Records for processing —
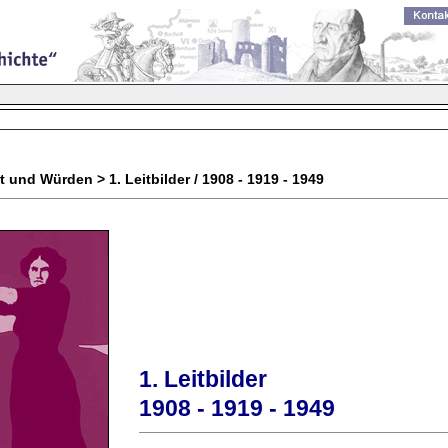
t und Würden > 1. Leitbilder / 1908 - 1919 - 1949
1. Leitbilder
1908 - 1919 - 1949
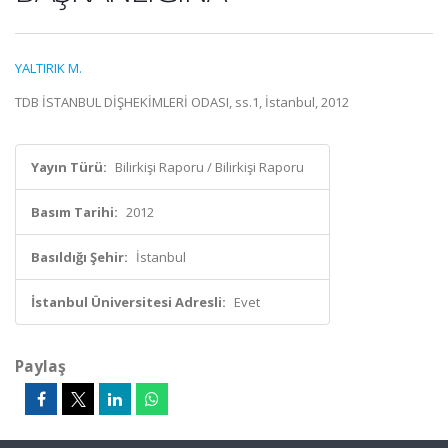
YALTIRIK M.
TDB İSTANBUL DİŞHEKİMLERİ ODASI, ss.1, İstanbul, 2012
Yayın Türü:
Bilirkişi Raporu / Bilirkişi Raporu
Basım Tarihi:
2012
Basıldığı Şehir:
İstanbul
İstanbul Üniversitesi Adresli:
Evet
Paylaş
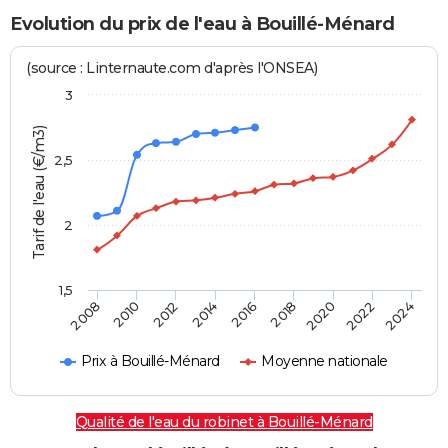
Evolution du prix de l'eau à Bouillé-Ménard
(source : Linternaute.com d'après l'ONSEA)
3
Tarif de l'eau (€/m3)
2,5
2
1,5
2016
2014
2024
2012
2022
2010
2020
2008
2018
Prix à Bouillé-Ménard
Moyenne nationale
Qualité de l'eau du robinet à Bouillé-Ménard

Description of the task —
Give back the whole listing exactly, without pictures.

Completed task —
t und Würden > 1. Leitbilder / 1908 - 1919 - 1949
1. Leitbilder
1908 - 1919 - 1949
YALTIRIK M.
TDB İSTANBUL DİŞHEKİMLERİ ODASI, ss.1, İstanbul, 2012
Yayın Türü:
Bilirkişi Raporu / Bilirkişi Raporu
Basım Tarihi:
2012
Basıldığı Şehir:
İstanbul
İstanbul Üniversitesi Adresli:
Evet
Paylaş
Evolution du prix de l'eau à Bouillé-Ménard
(source : Linternaute.com d'après l'ONSEA)
3
Tarif de l'eau (€/m3)
2,5
2
1,5
2016
2014
2024
2012
2022
2010
2020
2008
2018
Prix à Bouillé-Ménard
Moyenne nationale
Qualité de l'eau du robinet à Bouillé-Ménard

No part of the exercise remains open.